Reproduce every entry exactly and leave its pictures out.
===== RECORDS SHOWN
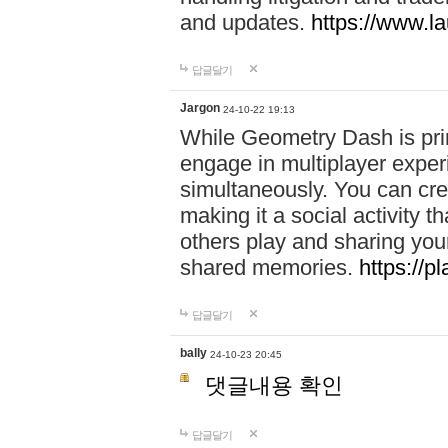
and updates.
https://www.l
답글달기
Jargon
24-10-22 19:13
While Geometry Dash is prim
engage in multiplayer exper
simultaneously. You can crea
making it a social activity
others play and sharing yo
shared memories.
https://p
답글달기
bally
24-10-23 20:45
댓글내용 확인
답글달기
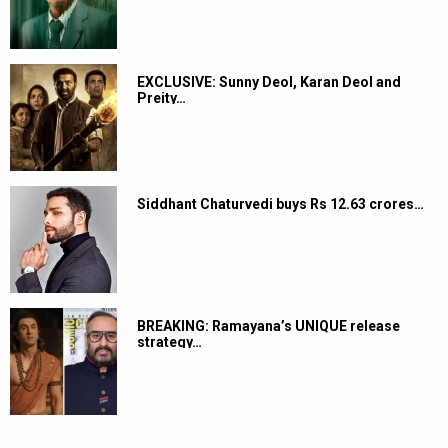
EXCLUSIVE: Sunny Deol, Karan Deol and
Preity…
Siddhant Chaturvedi buys Rs 12.63 crores…
BREAKING: Ramayana’s UNIQUE release
strategy…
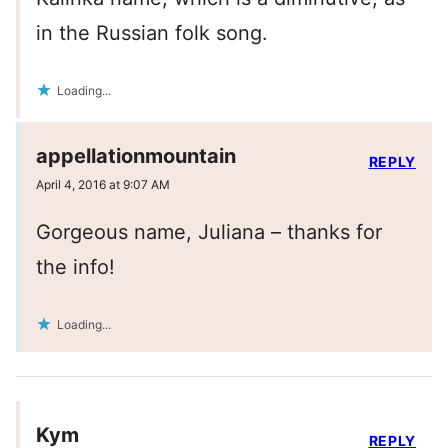
in the Russian folk song.
Loading...
appellationmountain
REPLY
April 4, 2016 at 9:07 AM
Gorgeous name, Juliana – thanks for
the info!
Loading...
Kym
REPLY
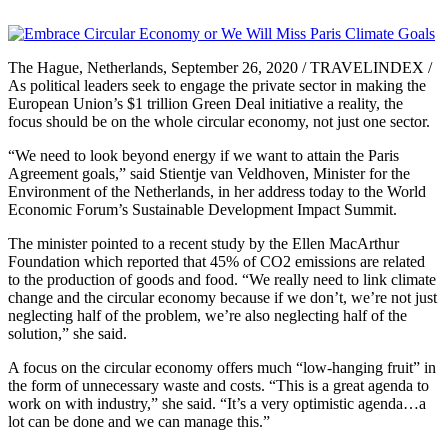
The Hague, Netherlands, September 26, 2020 / TRAVELINDEX /
As political leaders seek to engage the private sector in making the
European Union’s $1 trillion Green Deal initiative a reality, the
focus should be on the whole circular economy, not just one sector.
“We need to look beyond energy if we want to attain the Paris
Agreement goals,” said Stientje van Veldhoven, Minister for the
Environment of the Netherlands, in her address today to the World
Economic Forum’s Sustainable Development Impact Summit.
The minister pointed to a recent study by the Ellen MacArthur
Foundation which reported that 45% of CO2 emissions are related
to the production of goods and food. “We really need to link climate
change and the circular economy because if we don’t, we’re not just
neglecting half of the problem, we’re also neglecting half of the
solution,” she said.
A focus on the circular economy offers much “low-hanging fruit” in
the form of unnecessary waste and costs. “This is a great agenda to
work on with industry,” she said. “It’s a very optimistic agenda…a
lot can be done and we can manage this.”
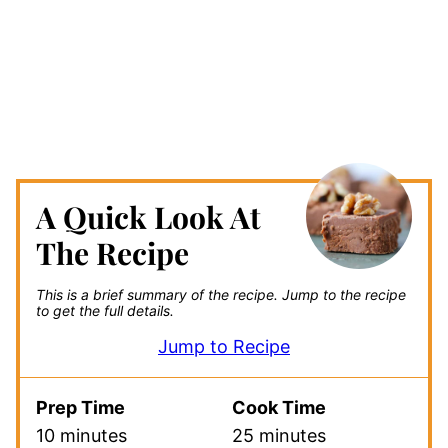
A Quick Look At
The Recipe
This is a brief summary of the recipe.
Jump to the recipe
to get the full details.
Jump to Recipe
Prep Time
Cook Time
10 minutes
25 minutes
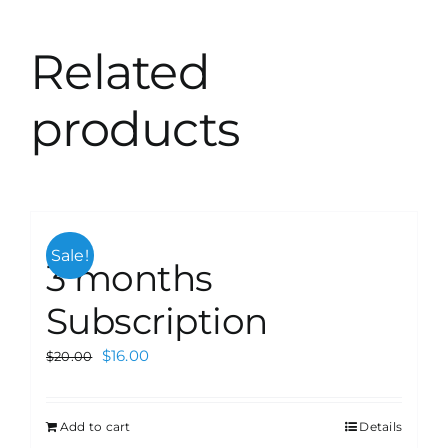
Related
products
Sale!
3 months
Subscription
$
16.00
$
20.00
Add to cart
Details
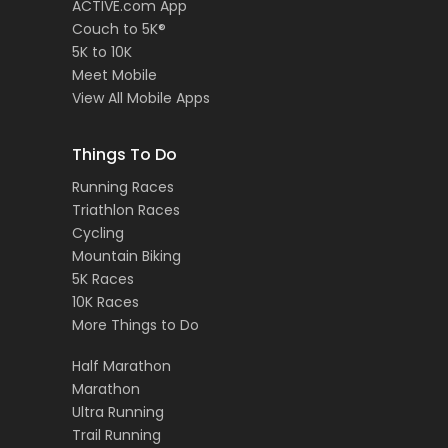
ACTIVE.com App
Couch to 5K®
5K to 10K
Meet Mobile
View All Mobile Apps
Things To Do
Running Races
Triathlon Races
Cycling
Mountain Biking
5K Races
10K Races
More Things to Do
Half Marathon
Marathon
Ultra Running
Trail Running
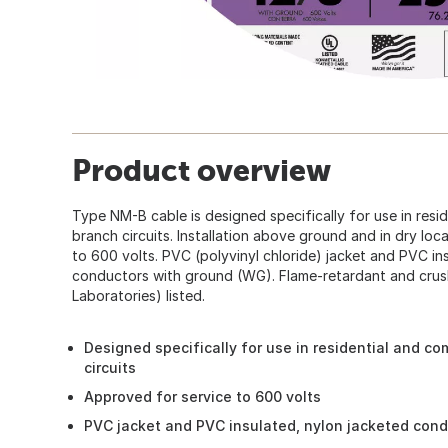
Product overview
Type NM-B cable is designed specifically for use in resi
branch circuits. Installation above ground and in dry loc
to 600 volts. PVC (polyvinyl chloride) jacket and PVC in
conductors with ground (WG). Flame-retardant and crush
Laboratories) listed.
Designed specifically for use in residential and co
circuits
Approved for service to 600 volts
PVC jacket and PVC insulated, nylon jacketed con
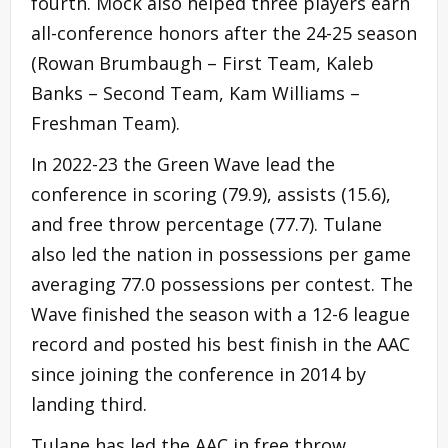
fourth. Mock also helped three players earn
all-conference honors after the 24-25 season
(Rowan Brumbaugh – First Team, Kaleb
Banks – Second Team, Kam Williams –
Freshman Team).
In 2022-23 the Green Wave lead the
conference in scoring (79.9), assists (15.6),
and free throw percentage (77.7). Tulane
also led the nation in possessions per game
averaging 77.0 possessions per contest. The
Wave finished the season with a 12-6 league
record and posted his best finish in the AAC
since joining the conference in 2014 by
landing third.
Tulane has led the AAC in free throw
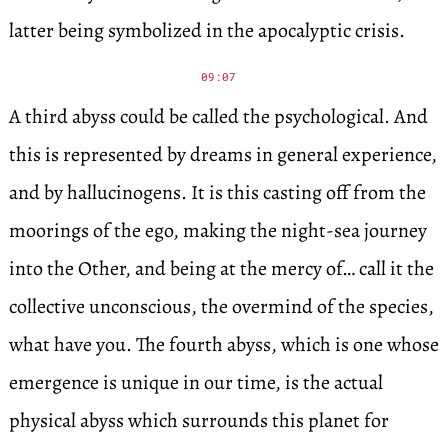
latter being symbolized in the apocalyptic crisis.
09:07
A third abyss could be called the psychological. And
this is represented by dreams in general experience,
and by hallucinogens. It is this casting off from the
moorings of the ego, making the night-sea journey
into the Other, and being at the mercy of… call it the
collective unconscious, the overmind of the species,
what have you. The fourth abyss, which is one whose
emergence is unique in our time, is the actual
physical abyss which surrounds this planet for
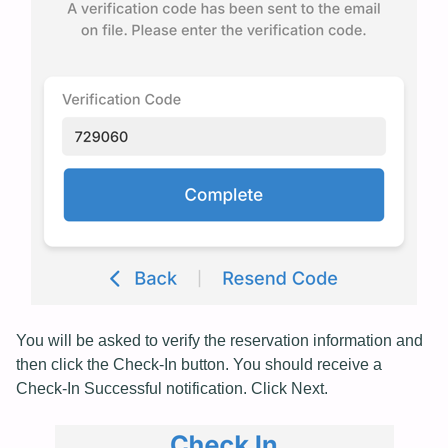
You will be asked to verify the reservation information and
then click the Check-In button. You should receive a
Check-In Successful notification. Click Next.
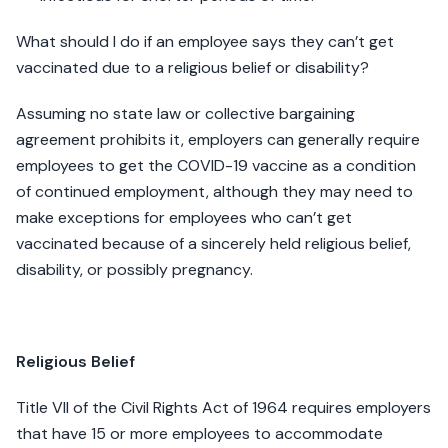
What should I do if an employee says they can’t get
vaccinated due to a religious belief or disability?
Assuming no state law or collective bargaining
agreement prohibits it, employers can generally require
employees to get the COVID-19 vaccine as a condition
of continued employment, although they may need to
make exceptions for employees who can’t get
vaccinated because of a sincerely held religious belief,
disability, or possibly pregnancy.
Religious Belief
Title VII of the Civil Rights Act of 1964 requires employers
that have 15 or more employees to accommodate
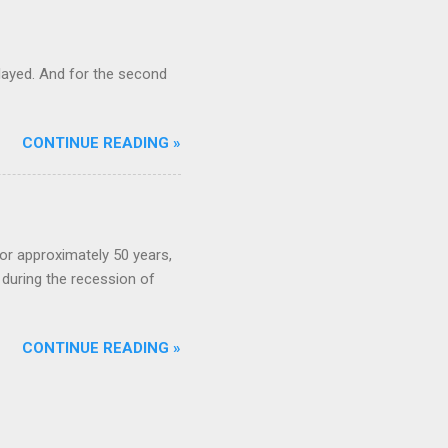
ayed. And for the second
CONTINUE READING »
or approximately 50 years,
during the recession of
CONTINUE READING »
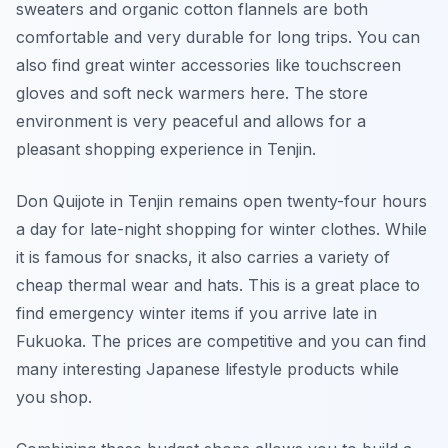
sweaters and organic cotton flannels are both
comfortable and very durable for long trips. You can
also find great winter accessories like touchscreen
gloves and soft neck warmers here. The store
environment is very peaceful and allows for a
pleasant shopping experience in Tenjin.
Don Quijote in Tenjin remains open twenty-four hours
a day for late-night shopping for winter clothes. While
it is famous for snacks, it also carries a variety of
cheap thermal wear and hats. This is a great place to
find emergency winter items if you arrive late in
Fukuoka. The prices are competitive and you can find
many interesting Japanese lifestyle products while
you shop.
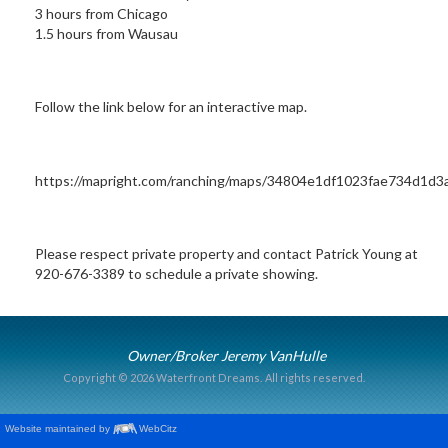
3 hours from Chicago
1.5 hours from Wausau
Follow the link below for an interactive map.
https://mapright.com/ranching/maps/34804e1df1023fae734d1d3
Please respect private property and contact Patrick Young at
920-676-3389 to schedule a private showing.
Owner/Broker Jeremy VanHulle
Copyright © 2026 Waterfront Dreams.
All rights reserved.
Website maintained by
WebCitz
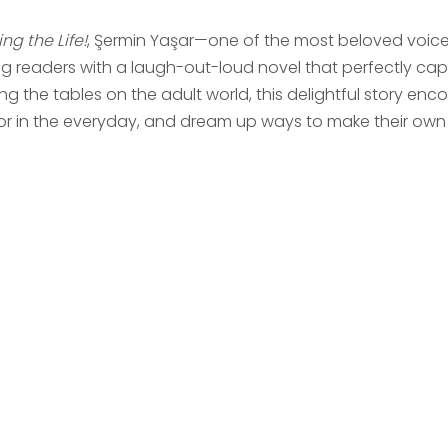
ing the Life!
, Şermin Yaşar—one of the most beloved voices
g readers with a laugh-out-loud novel that perfectly captu
ng the tables on the adult world, this delightful story enc
r in the everyday, and dream up ways to make their own li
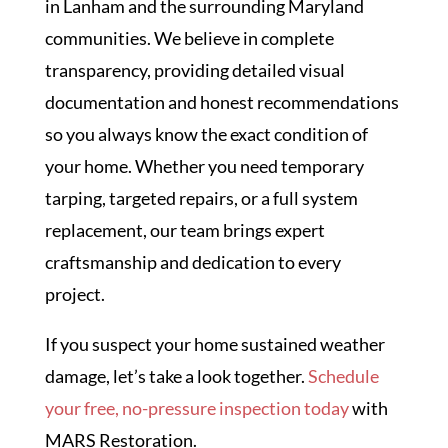
in Lanham and the surrounding Maryland
communities. We believe in complete
transparency, providing detailed visual
documentation and honest recommendations
so you always know the exact condition of
your home. Whether you need temporary
tarping, targeted repairs, or a full system
replacement, our team brings expert
craftsmanship and dedication to every
project.
If you suspect your home sustained weather
damage, let’s take a look together.
Schedule
your free, no-pressure inspection today
with
MARS Restoration.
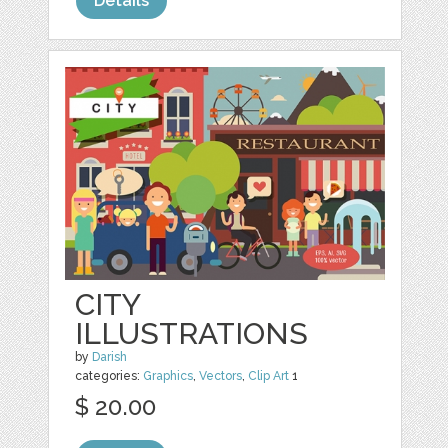
Details
CITY
ILLUSTRATIONS
by
Darish
categories:
Graphics
,
Vectors
,
Clip Art
1
$ 20.00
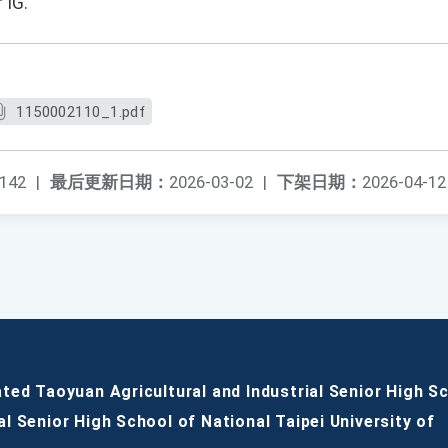
 IG.
1150002110_1.pdf
142
|
最后更新日期：
2026-03-02
|
下架日期：
2026-04-12
ated Taoyuan Agricultural and Industrial Senior High S
al Senior High School of National Taipei University of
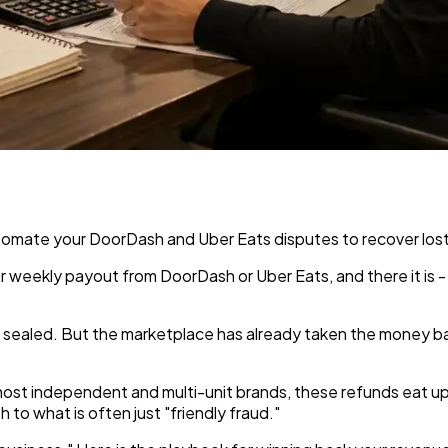
tomate your DoorDash and Uber Eats disputes to recover lost
 weekly payout from DoorDash or Uber Eats, and there it is - 
s sealed. But the marketplace has already taken the money b
For most independent and multi-unit brands, these refunds eat u
to what is often just "friendly fraud."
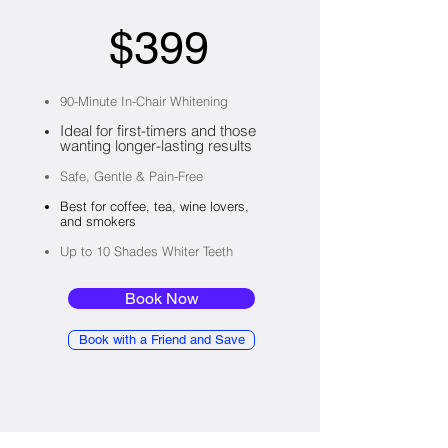
$399
90-Minute In-Chair Whitening
Ideal for first-timers and those
wanting longer-lasting results
Safe, Gentle & Pain-Free​
Best for coffee, tea, wine lovers,
and smokers
Up to 10 Shades Whiter Teeth
Book Now
Book with a Friend and Save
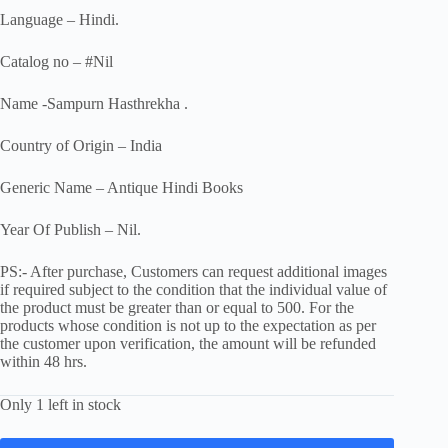
Language – Hindi.
Catalog no – #Nil
Name -Sampurn Hasthrekha .
Country of Origin – India
Generic Name – Antique Hindi Books
Year Of Publish – Nil.
PS:- After purchase, Customers can request additional images
if required subject to the condition that the individual value of
the product must be greater than or equal to 500. For the
products whose condition is not up to the expectation as per
the customer upon verification, the amount will be refunded
within 48 hrs.
Only 1 left in stock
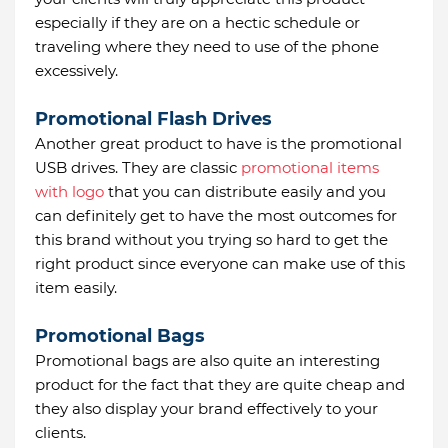
especially if they are on a hectic schedule or
traveling where they need to use of the phone
excessively.
Promotional Flash Drives
Another great product to have is the promotional
USB drives. They are classic
promotional items
with logo
that you can distribute easily and you
can definitely get to have the most outcomes for
this brand without you trying so hard to get the
right product since everyone can make use of this
item easily.
Promotional Bags
Promotional bags are also quite an interesting
product for the fact that they are quite cheap and
they also display your brand effectively to your
clients.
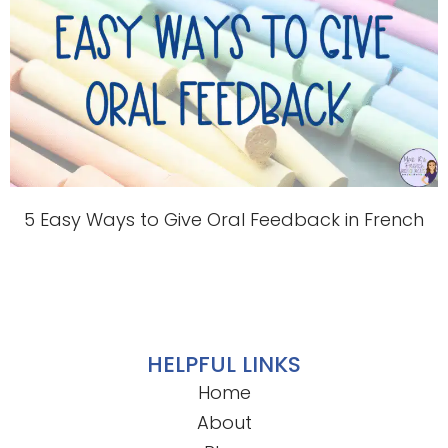
5 Easy Ways to Give Oral Feedback in French
HELPFUL LINKS
Home
About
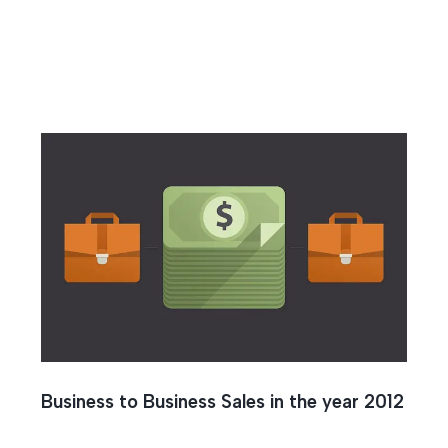
k
Business to Business Sales in the year 2012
==========
__REPLY__.
and updates.
https://www.l
답글달기
Jargon
24-10-22 19:13
While Geometry Dash is prim
engage in multiplayer exper
simultaneously. You can crea
making it a social activity
others play and sharing yo
shared memories.
https://p
답글달기
bally
24-10-23 20:45
댓글내용 확인
답글달기
EXCLUSIVE: Sunny Deol, Karan Deol and
Preity…
Siddhant Chaturvedi buys Rs 12.63 crores…
BREAKING: Ramayana’s UNIQUE release
strategy…
in the Russian folk song.
Loading...
appellationmountain
REPLY
April 4, 2016 at 9:07 AM
Gorgeous name, Juliana – thanks for
the info!
Loading...
Kym
REPLY
The Hague, Netherlands, September 26, 2020 / TRAVELINDEX /
As political leaders seek to engage the private sector in making the
European Union’s $1 trillion Green Deal initiative a reality, the
focus should be on the whole circular economy, not just one sector.
“We need to look beyond energy if we want to attain the Paris
Agreement goals,” said Stientje van Veldhoven, Minister for the
Environment of the Netherlands, in her address today to the World
Economic Forum’s Sustainable Development Impact Summit.
The minister pointed to a recent study by the Ellen MacArthur
Foundation which reported that 45% of CO2 emissions are related
to the production of goods and food. “We really need to link climate
change and the circular economy because if we don’t, we’re not just
neglecting half of the problem, we’re also neglecting half of the
solution,” she said.
A focus on the circular economy offers much “low-hanging fruit” in
the form of unnecessary waste and costs. “This is a great agenda to
work on with industry,” she said. “It’s a very optimistic agenda…a
lot can be done and we can manage this.”
A Quick Look At
The Recipe
This is a brief summary of the recipe.
Jump to the recipe
to get the full details.
Jump to Recipe
Prep Time
Cook Time
10 minutes
25 minutes
Related
products
Sale!
3 months
Subscription
$
16.00
$
20.00
Add to cart
Details
ACTIVE.com App
Couch to 5K®
5K to 10K
Meet Mobile
View All Mobile Apps
Things To Do
Running Races
Triathlon Races
Cycling
Mountain Biking
5K Races
10K Races
More Things to Do
Half Marathon
Marathon
Ultra Running
Trail Running
Product overview
Type NM-B cable is designed specifically for use in resi
branch circuits. Installation above ground and in dry loc
to 600 volts. PVC (polyvinyl chloride) jacket and PVC in
conductors with ground (WG). Flame-retardant and crush
Laboratories) listed.
Designed specifically for use in residential and co
circuits
Approved for service to 600 volts
PVC jacket and PVC insulated, nylon jacketed con
fourth. Mock also helped three players earn
all-conference honors after the 24-25 season
(Rowan Brumbaugh – First Team, Kaleb
Banks – Second Team, Kam Williams –
Freshman Team).
In 2022-23 the Green Wave lead the
conference in scoring (79.9), assists (15.6),
and free throw percentage (77.7). Tulane
also led the nation in possessions per game
averaging 77.0 possessions per contest. The
Wave finished the season with a 12-6 league
record and posted his best finish in the AAC
since joining the conference in 2014 by
landing third.
Tulane has led the AAC in free throw
latter being symbolized in the apocalyptic crisis.
09:07
A third abyss could be called the psychological. And
this is represented by dreams in general experience,
and by hallucinogens. It is this casting off from the
moorings of the ego, making the night-sea journey
into the Other, and being at the mercy of… call it the
collective unconscious, the overmind of the species,
what have you. The fourth abyss, which is one whose
emergence is unique in our time, is the actual
physical abyss which surrounds this planet for
You will be asked to verify the reservation information and
then click the Check-In button. You should receive a
Check-In Successful notification. Click Next.
What should I do if an employee says they can’t get
vaccinated due to a religious belief or disability?
Assuming no state law or collective bargaining
agreement prohibits it, employers can generally require
employees to get the COVID-19 vaccine as a condition
of continued employment, although they may need to
make exceptions for employees who can’t get
vaccinated because of a sincerely held religious belief,
disability, or possibly pregnancy.
Religious Belief
Title VII of the Civil Rights Act of 1964 requires employers
that have 15 or more employees to accommodate
ayed. And for the second
CONTINUE READING »
or approximately 50 years,
during the recession of
CONTINUE READING »
sweaters and organic cotton flannels are both
comfortable and very durable for long trips. You can
also find great winter accessories like touchscreen
gloves and soft neck warmers here. The store
environment is very peaceful and allows for a
pleasant shopping experience in Tenjin.
Don Quijote in Tenjin remains open twenty-four hours
a day for late-night shopping for winter clothes. While
it is famous for snacks, it also carries a variety of
cheap thermal wear and hats. This is a great place to
find emergency winter items if you arrive late in
Fukuoka. The prices are competitive and you can find
many interesting Japanese lifestyle products while
you shop.
3 hours from Chicago
1.5 hours from Wausau
Follow the link below for an interactive map.
https://mapright.com/ranching/maps/34804e1df1023fae734d1d3
Please respect private property and contact Patrick Young at
920-676-3389 to schedule a private showing.
Owner/Broker Jeremy VanHulle
Copyright © 2026 Waterfront Dreams.
All rights reserved.
Website maintained by
WebCitz
ing the Life!
, Şermin Yaşar—one of the most beloved voices
g readers with a laugh-out-loud novel that perfectly captu
ng the tables on the adult world, this delightful story enc
r in the everyday, and dream up ways to make their own li
in Lanham and the surrounding Maryland
communities. We believe in complete
transparency, providing detailed visual
documentation and honest recommendations
so you always know the exact condition of
your home. Whether you need temporary
tarping, targeted repairs, or a full system
replacement, our team brings expert
craftsmanship and dedication to every
project.
If you suspect your home sustained weather
damage, let’s take a look together.
Schedule
your free, no-pressure inspection today
with
MARS Restoration.
Details
CITY
ILLUSTRATIONS
by
Darish
categories:
Graphics
,
Vectors
,
Clip Art
1
$ 20.00
 IG.
1150002110_1.pdf
142
|
最后更新日期：
2026-03-02
|
下架日期：
2026-04-12
ated Taoyuan Agricultural and Industrial Senior High S
al Senior High School of National Taipei University of
tomate your DoorDash and Uber Eats disputes to recover lost
 weekly payout from DoorDash or Uber Eats, and there it is - 
s sealed. But the marketplace has already taken the money b
For most independent and multi-unit brands, these refunds eat u
to what is often just "friendly fraud."
$399
90-Minute In-Chair Whitening
Ideal for first-timers and those
wanting longer-lasting results
Safe, Gentle & Pain-Free​
Best for coffee, tea, wine lovers,
and smokers
Up to 10 Shades Whiter Teeth
Book Now
Book with a Friend and Save
Language – Hindi.
Catalog no – #Nil
Name -Sampurn Hasthrekha .
Country of Origin – India
Generic Name – Antique Hindi Books
Year Of Publish – Nil.
PS:- After purchase, Customers can request additional images
if required subject to the condition that the individual value of
the product must be greater than or equal to 500. For the
products whose condition is not up to the expectation as per
the customer upon verification, the amount will be refunded
within 48 hrs.
Only 1 left in stock
especially if they are on a hectic schedule or
traveling where they need to use of the phone
excessively.
Promotional Flash Drives
Another great product to have is the promotional
USB drives. They are classic
promotional items
with logo
that you can distribute easily and you
can definitely get to have the most outcomes for
this brand without you trying so hard to get the
right product since everyone can make use of this
item easily.
Promotional Bags
Promotional bags are also quite an interesting
product for the fact that they are quite cheap and
they also display your brand effectively to your
clients.
5 Easy Ways to Give Oral Feedback in French
HELPFUL LINKS
Home
About
k
Business to Business Sales in the year 2012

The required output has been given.